Io, disseminata nello sparso, senza corpo, mi specchiavo nel corpo senza organi del cielo sabbioso sotto cui strisciavo.
Il canale di Corinto era franato più volte e io continuavo a colare giù, passando attraverso vagoni ferroviari sventrati, tra relitti e gru arrugginite.
Forse, pensavo, i miei fratelli non si erano mai separati, li avevo ingeriti o loro avevano ingerito me e adesso la mia voce era soltanto tra i pensieri ingoiati da uno di loro due. E in ogni caso, se anche uno di noi fosse stato il divoratore, ora niente più avrebbe potuto distinguerci, indivisi nel corridoio endosimbiotico dei Mhyr.
Sì, anche noi, i primi nati, non eravamo che Mhyr, essenze incompiute che potevano decrearsi e ricrearsi, senza essere mai, come le zooxantelle nella Tridacna. Il deserto era responsabile della mia sostanza sabbiosa e il deserto spruzzava ovunque gonfie violaciocche di pensiero: sbuffava via i Mhyr, a causa mia.
Mentre continuavo a cadere, scorticandomi via quel poco che restava di me, vidi, nel fondo, qualcosa che pulsava in un urlo soffocato, come avviene in quei sogni in cui l’afasia sembra cucire con la pelle la bocca. Era Anjuman che gridava nella stanza in fondo alla pietra. No, erano decine di donne tarantate che scattavano come ragni, scottate, isterizzate, si sollevavano quasi levitando, entravano nell’istituto di Salpêtrière, seguivano il corridoio bianco, sorpassavano le ragazze assenti, con gli sguardi vuoti, accompagnati dai loro medici, ed entravano in una delle camere chiuse, fracassando con gomiti, testate e calci la porta, si avvicinavano a lei, che giaceva con la bava alla bocca, schiumando, e gli occhi all’indietro, le presero la mano e lei si alzò, di nuovo cosciente, anzi, illuminata, prendeva la guida del corteo nero del fiume Nah el-Kebir, sacerdotessa bianca mutilata, e poi svanivano nella granaglia e nel terriccio che mi finiva negli occhi, me li stropicciai, annaspando, menando la terra che avevo tutto intorno e in quel punto il piano franò, cedendo, mi bruciò la vista del sole di Ciudad Cuauthèmoc, lunga via de Los Eucaliptos, con i prefabbricati bassi e dismessi e le macchine che riempivano gli spazi ai lati della strada, correvo velocemente verso il fondo sabbioso del canale di Corinto, dove avevo guardato l’urlo soffocarsi, sorpassai de Los Tascates e presi Miguel Alemain, dirigendomi verso il caseggiato di mattoni rossi sull’angolo della strada, aprendomi la porta di ferro con un calcio che la frantumò, salii le scale sporche di immondizia, siringhe, sigarette, preservativi usati e bottiglie di mezcal vuote, e oltre la porta di legno fradicio sentii le urla di Susana Chavez Castillo, poetessa.
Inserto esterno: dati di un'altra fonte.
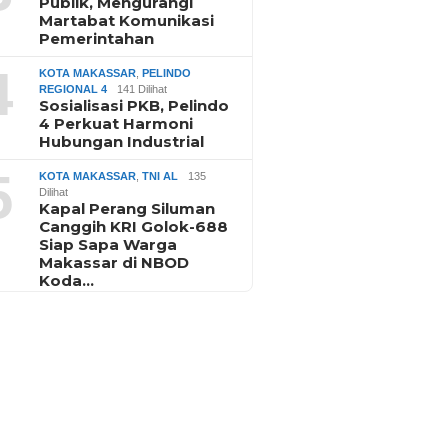
Publik, Mengurangi
Martabat Komunikasi
Pemerintahan
4
KOTA MAKASSAR
,
PELINDO
REGIONAL 4
141 Dilihat
Sosialisasi PKB, Pelindo
4 Perkuat Harmoni
Hubungan Industrial
5
KOTA MAKASSAR
,
TNI AL
135
Dilihat
Kapal Perang Siluman
Canggih KRI Golok-688
Siap Sapa Warga
Makassar di NBOD
Koda…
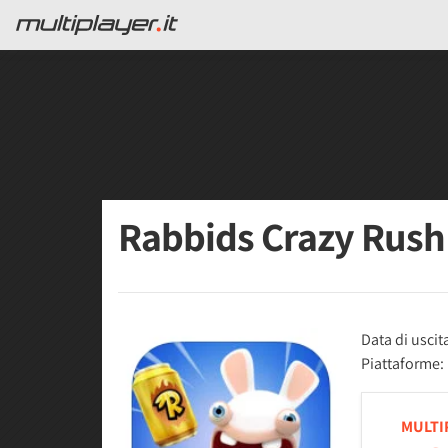
Rabbids Crazy Rus
Data di uscit
Piattaforme:
MULTI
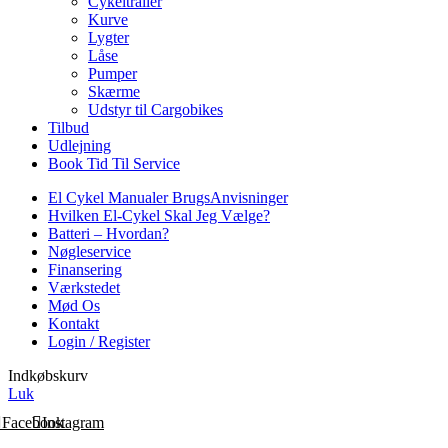
Cykeltrailer
Kurve
Lygter
Låse
Pumper
Skærme
Udstyr til Cargobikes
Tilbud
Udlejning
Book Tid Til Service
El Cykel Manualer BrugsAnvisninger
Hvilken El-Cykel Skal Jeg Vælge?
Batteri – Hvordan?
Nøgleservice
Finansering
Værkstedet
Mød Os
Kontakt
Login / Register
Indkøbskurv
Luk
Facebook
Instagram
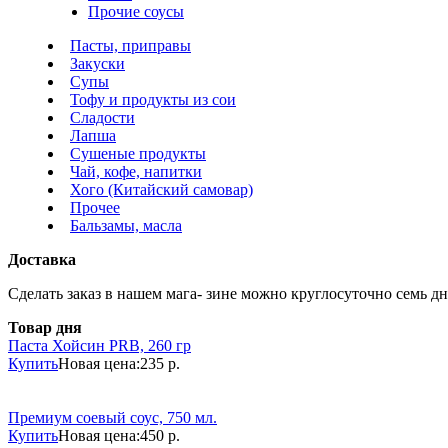
Прочие соусы
Пасты, приправы
Закуски
Супы
Тофу и продукты из сои
Сладости
Лапша
Сушеные продукты
Чай, кофе, напитки
Хого (Китайский самовар)
Прочее
Бальзамы, масла
Доставка
Сделать заказ в нашем мага- зине можно круглосуточно семь дне
Товар дня
Паста Хойсин PRB, 260 гр
Купить
Новая цена:
235 р.
Премиум соевый соус, 750 мл.
Купить
Новая цена:
450 р.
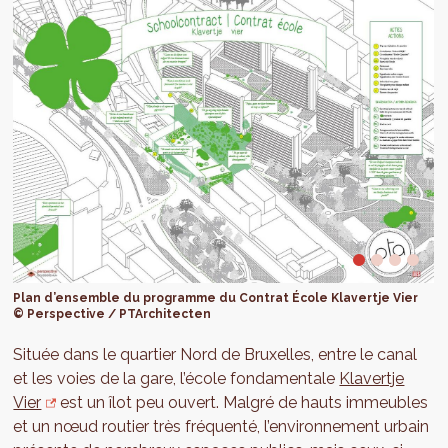
Plan d’ensemble du programme du Contrat École Klavertje Vier
© Perspective / PTArchitecten
Située dans le quartier Nord de Bruxelles, entre le canal
et les voies de la gare, l’école fondamentale
Klavertje
Vier
est un îlot peu ouvert. Malgré de hauts immeubles
et un nœud routier très fréquenté, l’environnement urbain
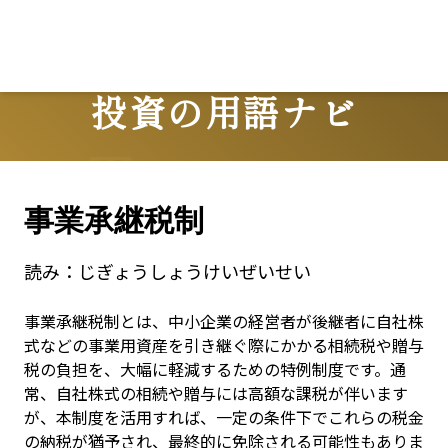
投資の用語ナビ
Terms
事業承継税制
読み：
じぎょうしょうけいぜいせい
事業承継税制とは、中小企業の経営者が後継者に自社株
式などの事業用資産を引き継ぐ際にかかる相続税や贈与
税の負担を、大幅に軽減するための特例制度です。通
常、自社株式の相続や贈与には高額な課税が伴います
が、本制度を活用すれば、一定の条件下でこれらの税金
の納税が猶予され、最終的に免除される可能性もありま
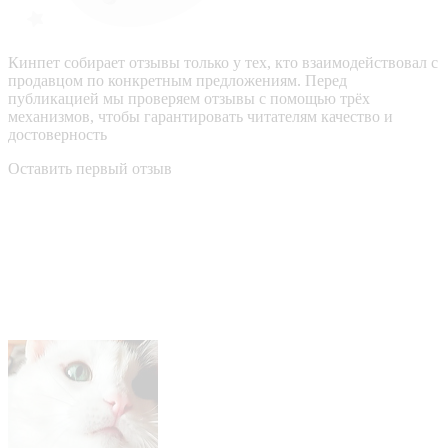
Кинпет собирает отзывы только у тех, кто взаимодействовал с
продавцом по конкретным предложениям. Перед
публикацией мы проверяем отзывы с помощью трёх
механизмов, чтобы гарантировать читателям качество и
достоверность
Оставить первый отзыв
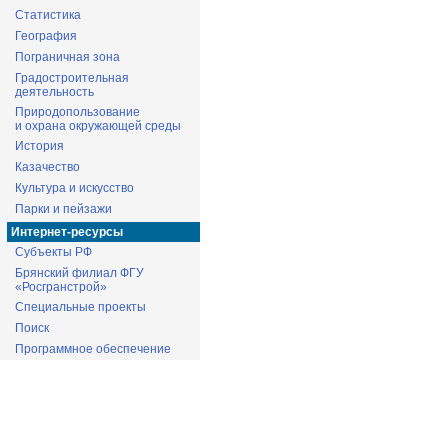
Статистика
География
Пограничная зона
Градостроительная
деятельность
Природопользование
и охрана окружающей среды
История
Казачество
Культура и искусство
Парки и пейзажи
Интернет-ресурсы
Субъекты РФ
Брянский филиал ФГУ
«Росгранстрой»
Специальные проекты
Поиск
Программное обеспечение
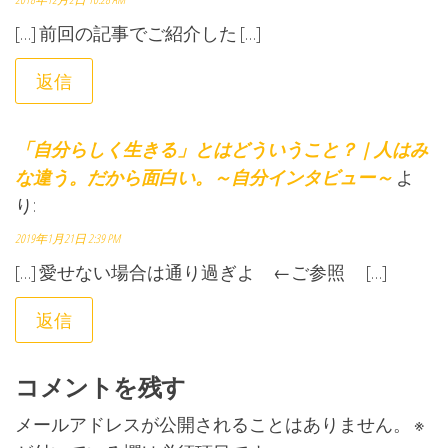
[…] 前回の記事でご紹介した […]
返信
「自分らしく生きる」とはどういうこと？ | 人はみ
な違う。だから面白い。～自分インタビュー～
よ
り:
2019年1月21日 2:39 PM
[…] 愛せない場合は通り過ぎよ ←ご参照 […]
返信
コメントを残す
メールアドレスが公開されることはありません。
※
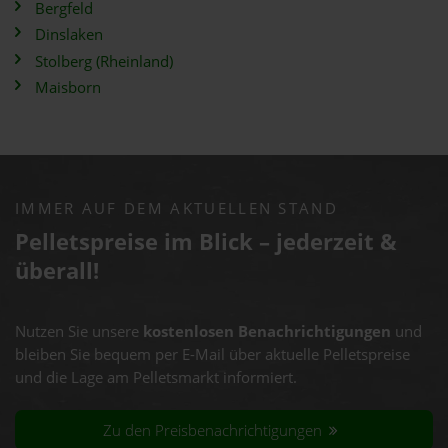
Bergfeld
Dinslaken
Stolberg (Rheinland)
Maisborn
IMMER AUF DEM AKTUELLEN STAND
Pelletspreise im Blick – jederzeit &
überall!
Nutzen Sie unsere
kostenlosen Benachrichtigungen
und
bleiben Sie bequem per E-Mail über aktuelle Pelletspreise
und die Lage am Pelletsmarkt informiert.
Zu den Preisbenachrichtigungen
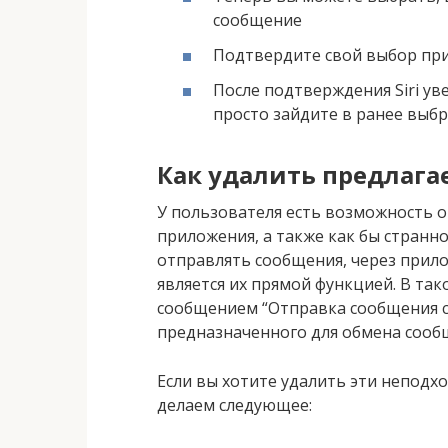
сообщение
Подтвердите свой выбор при 
После подтверждения Siri ув
просто зайдите в ранее выб
Как удалить предлаг
У пользователя есть возможность 
приложения, а также как бы странн
отправлять сообщения, через прил
является их прямой функцией. В так
сообщением “Отправка сообщения 
предназначенного для обмена сооб
Если вы хотите удалить эти неподх
делаем следующее:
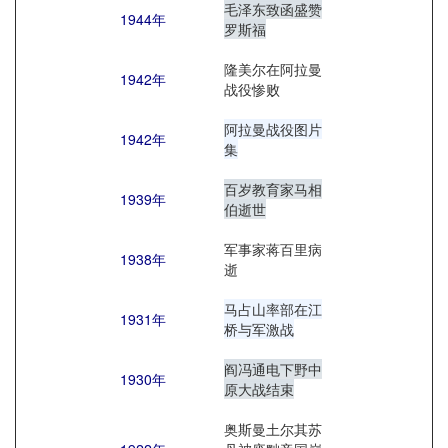
毛泽东致函盛赞
1944年
罗斯福
隆美尔在阿拉曼
1942年
战役惨败
阿拉曼战役图片
1942年
集
百岁教育家马相
1939年
伯逝世
军事家蒋百里病
1938年
逝
马占山率部在江
1931年
桥与军激战
阎冯通电下野中
1930年
原大战结束
奥斯曼土尔其苏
Entrai e la vidi legata nel letto logoro, in una stanza degradata e lercia, con le pareti arrossate dall’incuria prolungata, seminuda, con il nastro nero che la imbavagliava, e vidi l’uomo che le stava praticando tagli con il coltello e bruciature. Lui si girò verso di me, i suoi occhi erano sacche vuote, la testa grigia, avvizzita, pelata, la sua vecchiezza rattrappita, gli zigomi pronunciati e una lingua lunga e viscida che si attorcigliava contro la sua vittima e se la riarrotolava per scagliarla contro di me. Era completamente nudo, la sua pelle era quella di qualcosa che era stato divorato e poi sputato, raschiato via, rigettato. Si avventò contro di me gridando. “Ni una muerta màs”, dissi, e Susana ripetette con me, forando il nastro nero che le costringeva la bocca. E Khinjar si fermò, stordito.
“Io sono Jalad Ghiab, la scorticata”, dissi, e mi avvicinai, toccando le pareti e il soffitto. Sotto di me Khinjar si afflosciava gridando terrorizzato. “Io sono Jalad Ghiab e lei è Susana Chavèz. Queste sono le sue parole”:
Sangue mio, di alba, di luna tagliata a metà del silenzio, della roccia morta, di donna in un letto, che salta nel vuoto, aperta alla pazzia. Sangue fiume dei miei canti, mare dei miei abissi. SANGUE ISTANTE NEL QUALE NASCO SOFFERENTE, NUTRITA DALLA MIA ULTIMA PRESENZA
All’essere cadde la lingua e tutto il suo corpo fu divorato da quel buco senza voce che lo risucchiò e io, ancora una volta, mi ritrovai il fossile nelle mani, che si sbriciolò, spargendosi nuovamente nel deserto del Rana Edari.
Lo seppellii, pensando a lei. Mi scese la prima lacrima.